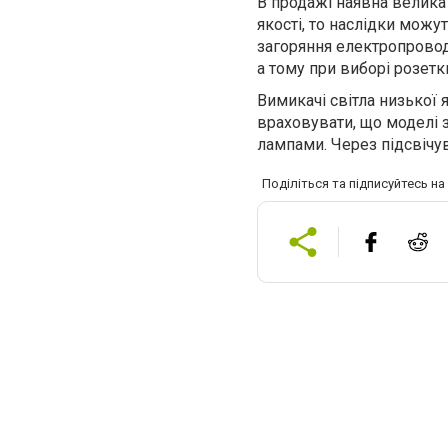
В продажі наявна велика
якості, то наслідки можу
загоряння електропровод
а тому при виборі розетки
Вимикачі світла низької 
враховувати, що моделі 
лампами. Через підсвічу
Поділіться та підписуйтесь н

▸ **About this task**
In your copy of the records above, include every line exactly but no pictures.

▸ **Solution for this exercise**
В продажі наявна велика
якості, то наслідки можу
загоряння електропровод
а тому при виборі розетки
Вимикачі світла низької 
враховувати, що моделі 
лампами. Через підсвічу
Поділіться та підписуйтесь н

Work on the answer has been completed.